Work required — Reproduce exactly, and only, the lines below from the one containing "à d’autres sociétés partenaires ou auteurs." through the one containing "Pour des besoins".

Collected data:

[Start of Attachment]

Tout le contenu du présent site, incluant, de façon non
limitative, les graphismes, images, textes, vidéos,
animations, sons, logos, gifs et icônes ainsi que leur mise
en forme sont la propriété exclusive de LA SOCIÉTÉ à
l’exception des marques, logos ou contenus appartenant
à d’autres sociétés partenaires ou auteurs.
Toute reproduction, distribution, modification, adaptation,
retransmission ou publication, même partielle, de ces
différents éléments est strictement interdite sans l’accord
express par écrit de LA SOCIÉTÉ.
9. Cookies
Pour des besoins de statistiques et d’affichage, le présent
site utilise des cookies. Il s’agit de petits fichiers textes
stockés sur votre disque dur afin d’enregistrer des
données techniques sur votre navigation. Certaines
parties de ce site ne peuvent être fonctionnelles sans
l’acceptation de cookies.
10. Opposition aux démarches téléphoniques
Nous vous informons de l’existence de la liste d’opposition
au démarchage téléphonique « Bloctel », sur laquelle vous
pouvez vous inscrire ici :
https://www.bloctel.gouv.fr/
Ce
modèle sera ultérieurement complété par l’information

[End of Attachment]

Task solution —
à d’autres sociétés partenaires ou auteurs.
Toute reproduction, distribution, modification, adaptation,
retransmission ou publication, même partielle, de ces
différents éléments est strictement interdite sans l’accord
express par écrit de LA SOCIÉTÉ.
9. Cookies
Pour des besoins de statistiques et d’affichage, le présent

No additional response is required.